Task
Leave the images out and repeat the data exactly as given.

Material to process
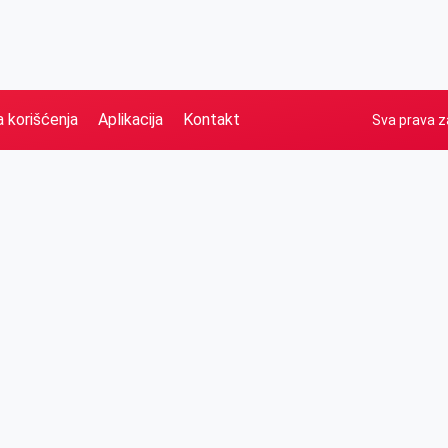
a korišćenja
Aplikacija
Kontakt
Sva prava z
Naslovna
Izdvajamo
FB
IG
YT
O nama
Vesti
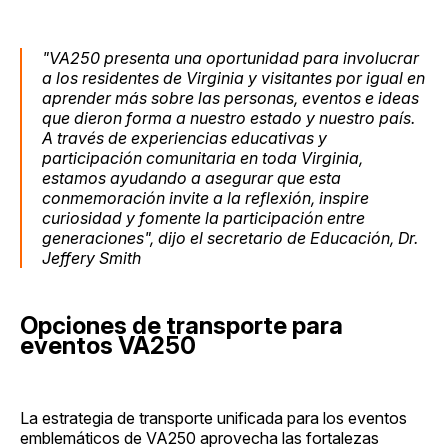
"VA250 presenta una oportunidad para involucrar
a los residentes de Virginia y visitantes por igual en
aprender más sobre las personas, eventos e ideas
que dieron forma a nuestro estado y nuestro país.
A través de experiencias educativas y
participación comunitaria en toda Virginia,
estamos ayudando a asegurar que esta
conmemoración invite a la reflexión, inspire
curiosidad y fomente la participación entre
generaciones", dijo el secretario de Educación, Dr.
Jeffery Smith
Opciones de transporte para
eventos VA250
La estrategia de transporte unificada para los eventos
emblemáticos de VA250 aprovecha las fortalezas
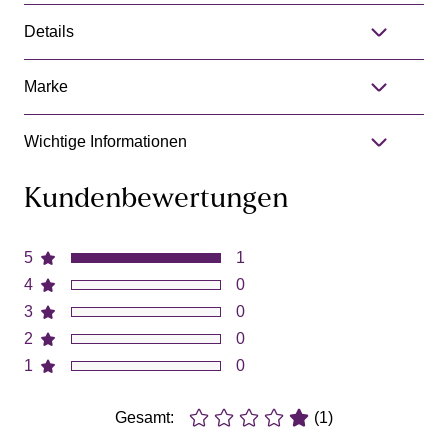
Details
Marke
Wichtige Informationen
Kundenbewertungen
5
1
4
0
3
0
2
0
1
0
Gesamt:
(1)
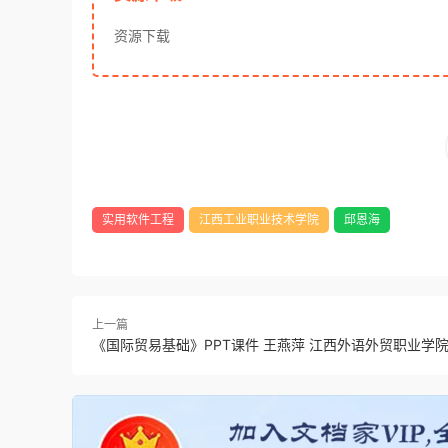
资源下载
实用软件工程
江西工业职业技术学院
邱恩海
上一篇
《国际贸易基础》PPT课件 王燕萍 江西外语外贸职业学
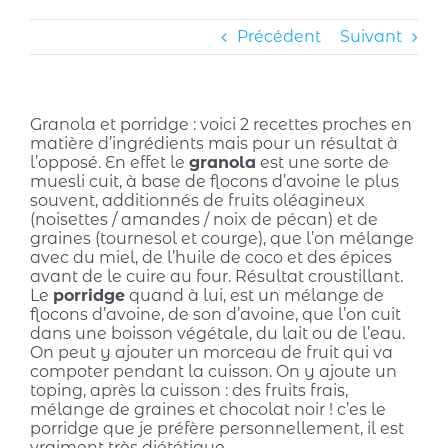
Précédent
Suivant
Granola et porridge : voici 2 recettes proches en
matière d’ingrédients mais pour un résultat à
l’opposé. En effet le
granola
est une sorte de
muesli cuit, à base de flocons d’avoine le plus
souvent, additionnés de fruits oléagineux
(noisettes / amandes / noix de pécan) et de
graines (tournesol et courge), que l’on mélange
avec du miel, de l’huile de coco et des épices
avant de le cuire au four. Résultat croustillant.
Le
porridge
quand à lui, est un mélange de
flocons d’avoine, de son d’avoine, que l’on cuit
dans une boisson végétale, du lait ou de l’eau.
On peut y ajouter un morceau de fruit qui va
compoter pendant la cuisson. On y ajoute un
toping, après la cuisson : des fruits frais,
mélange de graines et chocolat noir ! c’es le
porridge que je préfère personnellement, il est
vraiment très diététique.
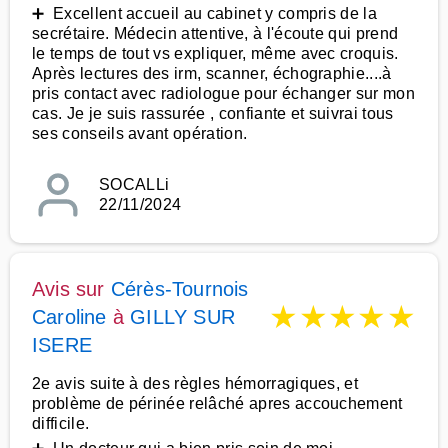
➕ Excellent accueil au cabinet y compris de la
secrétaire. Médecin attentive, à l'écoute qui prend
le temps de tout vs expliquer, même avec croquis.
Après lectures des irm, scanner, échographie....à
pris contact avec radiologue pour échanger sur mon
cas. Je je suis rassurée , confiante et suivrai tous
ses conseils avant opération.
SOCALLi
22/11/2024
Avis sur
Cérès-Tournois
★
★
★
★
★
Caroline
à
GILLY SUR
ISERE
2e avis suite à des règles hémorragiques, et
problème de périnée relâché apres accouchement
difficile.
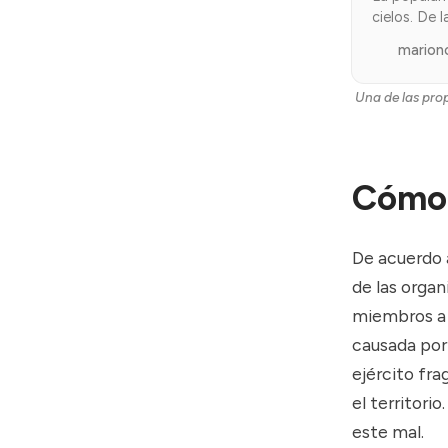
cielos. De 
con más re
marion
rápidament
éxito? Bás
Una de las pro
recientes e
Cómo 
De acuerdo a
de las organ
miembros a l
causada por 
ejército fr
el territori
este mal.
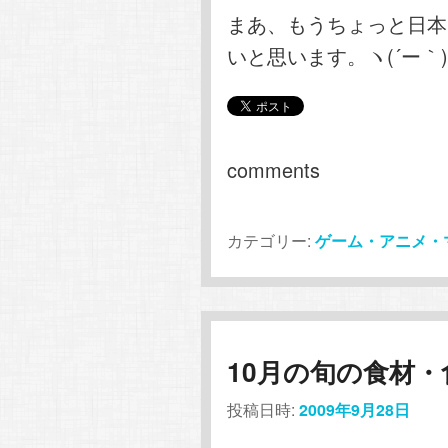
まあ、もうちょっと日本
いと思います。ヽ(´ー｀
comments
カテゴリー:
ゲーム・アニメ・
10月の旬の食材・
投稿日時:
2009年9月28日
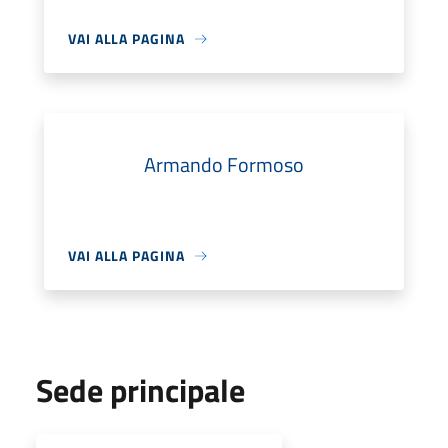
VAI ALLA PAGINA
Armando Formoso
VAI ALLA PAGINA
Sede principale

Response box
a korišćenja
Aplikacija
Kontakt
Sva prava z
Naslovna
Izdvajamo
FB
IG
YT
O nama
Vesti
"VA250 presenta una oportunidad para involucrar
a los residentes de Virginia y visitantes por igual en
aprender más sobre las personas, eventos e ideas
que dieron forma a nuestro estado y nuestro país.
A través de experiencias educativas y
participación comunitaria en toda Virginia,
estamos ayudando a asegurar que esta
conmemoración invite a la reflexión, inspire
curiosidad y fomente la participación entre
generaciones", dijo el secretario de Educación, Dr.
Jeffery Smith
Opciones de transporte para
eventos VA250
La estrategia de transporte unificada para los eventos
emblemáticos de VA250 aprovecha las fortalezas
Details
Marke
Wichtige Informationen
Kundenbewertungen
5
1
4
0
3
0
2
0
1
0
Gesamt:
(1)
资源下载
实用软件工程
江西工业职业技术学院
邱恩海
上一篇
《国际贸易基础》PPT课件 王燕萍 江西外语外贸职业学
Précédent
Suivant
Granola et porridge : voici 2 recettes proches en
matière d’ingrédients mais pour un résultat à
l’opposé. En effet le
granola
est une sorte de
muesli cuit, à base de flocons d’avoine le plus
souvent, additionnés de fruits oléagineux
(noisettes / amandes / noix de pécan) et de
graines (tournesol et courge), que l’on mélange
avec du miel, de l’huile de coco et des épices
avant de le cuire au four. Résultat croustillant.
Le
porridge
quand à lui, est un mélange de
flocons d’avoine, de son d’avoine, que l’on cuit
dans une boisson végétale, du lait ou de l’eau.
On peut y ajouter un morceau de fruit qui va
compoter pendant la cuisson. On y ajoute un
toping, après la cuisson : des fruits frais,
mélange de graines et chocolat noir ! c’es le
porridge que je préfère personnellement, il est
vraiment très diététique.
➕ Excellent accueil au cabinet y compris de la
secrétaire. Médecin attentive, à l'écoute qui prend
le temps de tout vs expliquer, même avec croquis.
Après lectures des irm, scanner, échographie....à
pris contact avec radiologue pour échanger sur mon
cas. Je je suis rassurée , confiante et suivrai tous
ses conseils avant opération.
SOCALLi
22/11/2024
Avis sur
Cérès-Tournois
★
★
★
★
★
Caroline
à
GILLY SUR
ISERE
2e avis suite à des règles hémorragiques, et
problème de périnée relâché apres accouchement
difficile.
cielos. De 
con más re
marion
rápidament
éxito? Bás
Una de las pro
recientes e
Cómo 
De acuerdo a
de las organ
miembros a l
causada por 
ejército fr
el territori
este mal.
まあ、もうちょっと日本
いと思います。ヽ(´ー｀
comments
カテゴリー:
ゲーム・アニメ・
10月の旬の食材・
投稿日時:
2009年9月28日
VAI ALLA PAGINA
Armando Formoso
VAI ALLA PAGINA
Sede principale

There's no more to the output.